ACTION ITEM: From the entries below, gather every line containing the string "razão".

DATASET EXTRACT:
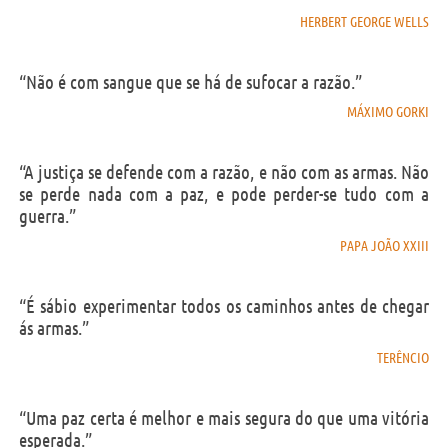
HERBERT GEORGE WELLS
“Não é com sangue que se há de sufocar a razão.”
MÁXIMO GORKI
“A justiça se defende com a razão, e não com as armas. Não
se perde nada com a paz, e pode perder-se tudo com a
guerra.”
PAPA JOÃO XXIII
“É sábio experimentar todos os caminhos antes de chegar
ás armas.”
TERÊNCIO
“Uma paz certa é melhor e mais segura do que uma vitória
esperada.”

* * *

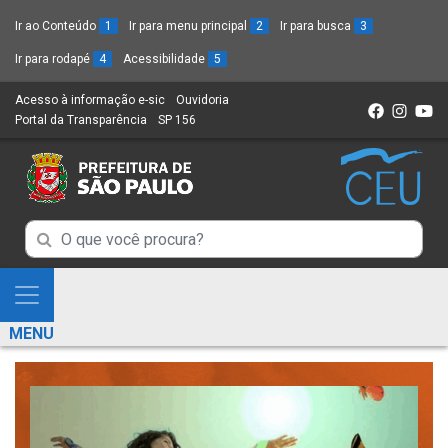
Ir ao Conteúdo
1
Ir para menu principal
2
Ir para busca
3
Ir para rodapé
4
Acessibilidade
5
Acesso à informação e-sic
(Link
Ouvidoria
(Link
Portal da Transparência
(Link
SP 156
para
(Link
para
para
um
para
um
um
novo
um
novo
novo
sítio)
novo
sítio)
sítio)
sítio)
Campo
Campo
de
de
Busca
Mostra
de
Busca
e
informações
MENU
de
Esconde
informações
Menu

OUTPUT FOR THIS EXERCISE:
“Não é com sangue que se há de sufocar a razão.”
“A justiça se defende com a razão, e não com as armas. Não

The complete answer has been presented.